I always find that with the arrival of autumn it causes a lot of skiers to start stressing about their training and wether they have done enough or good enough work through the summer. I've been fairly good about not stressing out. I just finished a really good block of 4 and half weeks of training and now I'm having a slightly easier week before I get back into a big training block. The past 4 weeks have been full of really solid, really high quality training hours. Perhaps that is why it is easier to be confident and remain calm when skiers everywhere seem to be losing their heads at the thought it is only 2 months until the season starts. I know I've done a good job, and I know that training is going in the right direction.
I raced at Toppidrettsveka with the British team in August. The programme was pretty brutal with 4 races in 3 days. The first 3 races went quite badly. I'd been struggling with getting my speed up after our altitude camp in the summer. And that was evident with my results in the sprints. The last stage was a 15k classic pursuit start through Trondheim city centre. I hadn't picked up any points (top 30's) during the first 3 races so I was starting in the wave at about 2min behind the race leaders. The race was in an absolute downpour. There was so much standing water on the course that at times it felt like you were skiing into a pile of sand and it was tripping you up. I ended up having a very good race with the 18th best time of the day and only 1 or 2 other skiers from the "wave" beating me.
We stayed in Trondheim for a few more days to have a bit of a training camp. Andrew Musgrave got to show us around his local rollerski routes. He took us on some pretty fun loops even if they were a bit longer than planned and involved a bit of sprint to get home. On one long classic ski Muzzy ended up breaking his pole. He broke it so high up he couldn't get an extra rollerski tip on so he just skied at the edge of the road with one pole in the ditch. He then proceeded to complain that we were going too slow, went to the front and increased the pace for half an hour before the van caught up to us and he got a spare pole. It was also at this point we realised we were 45min away from the hotel but had to check out of the hotel in 30min. Safe to say the speed for the last half an hour was quite high!

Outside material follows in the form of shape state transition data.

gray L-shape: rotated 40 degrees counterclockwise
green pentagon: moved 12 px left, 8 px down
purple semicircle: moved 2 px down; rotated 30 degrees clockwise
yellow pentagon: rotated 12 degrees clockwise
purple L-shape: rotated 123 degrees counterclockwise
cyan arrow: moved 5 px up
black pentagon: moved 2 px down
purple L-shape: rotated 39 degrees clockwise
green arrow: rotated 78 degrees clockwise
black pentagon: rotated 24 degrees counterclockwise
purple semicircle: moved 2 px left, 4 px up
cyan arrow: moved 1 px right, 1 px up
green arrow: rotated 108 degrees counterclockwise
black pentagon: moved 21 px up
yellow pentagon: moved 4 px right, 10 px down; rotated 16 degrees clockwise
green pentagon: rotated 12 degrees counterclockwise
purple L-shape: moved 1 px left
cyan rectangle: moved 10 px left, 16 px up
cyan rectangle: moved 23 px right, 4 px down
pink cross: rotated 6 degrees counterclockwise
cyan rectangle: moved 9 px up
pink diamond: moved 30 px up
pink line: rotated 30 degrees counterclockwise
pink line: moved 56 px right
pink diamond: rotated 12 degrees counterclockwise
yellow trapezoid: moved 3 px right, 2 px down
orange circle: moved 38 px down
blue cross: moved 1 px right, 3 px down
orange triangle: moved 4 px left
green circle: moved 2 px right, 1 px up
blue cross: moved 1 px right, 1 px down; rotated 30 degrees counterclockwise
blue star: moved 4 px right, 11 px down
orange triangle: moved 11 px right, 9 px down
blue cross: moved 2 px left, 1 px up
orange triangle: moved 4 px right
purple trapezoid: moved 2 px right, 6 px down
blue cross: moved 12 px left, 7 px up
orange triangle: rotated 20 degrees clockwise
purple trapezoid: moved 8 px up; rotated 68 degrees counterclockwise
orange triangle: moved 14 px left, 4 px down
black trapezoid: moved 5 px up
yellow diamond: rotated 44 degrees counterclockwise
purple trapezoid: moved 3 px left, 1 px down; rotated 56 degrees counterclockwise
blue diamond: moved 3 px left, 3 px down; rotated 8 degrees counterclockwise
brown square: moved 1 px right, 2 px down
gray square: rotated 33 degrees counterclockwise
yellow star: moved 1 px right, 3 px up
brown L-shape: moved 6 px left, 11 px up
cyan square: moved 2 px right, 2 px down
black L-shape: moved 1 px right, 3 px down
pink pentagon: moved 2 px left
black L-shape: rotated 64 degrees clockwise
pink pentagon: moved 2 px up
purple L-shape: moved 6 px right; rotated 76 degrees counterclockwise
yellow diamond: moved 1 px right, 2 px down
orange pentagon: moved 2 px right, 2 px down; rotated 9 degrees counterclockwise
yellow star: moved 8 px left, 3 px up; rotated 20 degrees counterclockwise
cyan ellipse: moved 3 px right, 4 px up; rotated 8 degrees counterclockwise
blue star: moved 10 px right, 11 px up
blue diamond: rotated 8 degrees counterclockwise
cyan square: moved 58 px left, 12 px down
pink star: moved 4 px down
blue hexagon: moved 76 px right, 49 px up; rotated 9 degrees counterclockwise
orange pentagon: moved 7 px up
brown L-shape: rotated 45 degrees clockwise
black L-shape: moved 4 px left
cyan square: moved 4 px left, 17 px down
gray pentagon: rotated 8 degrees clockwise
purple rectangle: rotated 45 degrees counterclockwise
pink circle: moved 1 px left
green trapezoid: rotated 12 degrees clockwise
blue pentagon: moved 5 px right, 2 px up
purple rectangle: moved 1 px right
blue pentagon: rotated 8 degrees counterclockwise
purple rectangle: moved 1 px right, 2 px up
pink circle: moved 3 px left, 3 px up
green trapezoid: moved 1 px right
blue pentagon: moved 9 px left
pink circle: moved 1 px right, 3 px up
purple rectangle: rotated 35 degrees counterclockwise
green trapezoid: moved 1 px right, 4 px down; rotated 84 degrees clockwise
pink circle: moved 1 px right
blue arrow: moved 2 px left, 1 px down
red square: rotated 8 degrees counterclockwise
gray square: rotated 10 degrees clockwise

After toppidrettsveka I had a day in Lillehammer before I headed to Torsby to get some skiing on snow. The Torsby ski tunnel has been used by elite skiers for years in order to get some quality on snow time in the middle of the summer. I've been there most years since 2008, although I didn't go last year. This year was just a flying 2 day visit. The coaches and some of the wax team were going to be there testing some skis and sorting out the wax system for the winter. I got in a few valuable technique sessions with Jostein and a good level 3 classic interval in the tunnel. Apart from it being mind numbingly boring, staring at a concrete wall for a few hours at a time, training in the tunnel is actually quite productive and the conditions are really very good. The other benefit of going to Torsby is that grocery shopping is considerably cheaper in Sweden. I got myself sufficiently stocked up for a few weeks.
I've now got a few more weeks of training in Lillehammer before we head to Mallorca for our last dry land camp of the year on the 19th of September.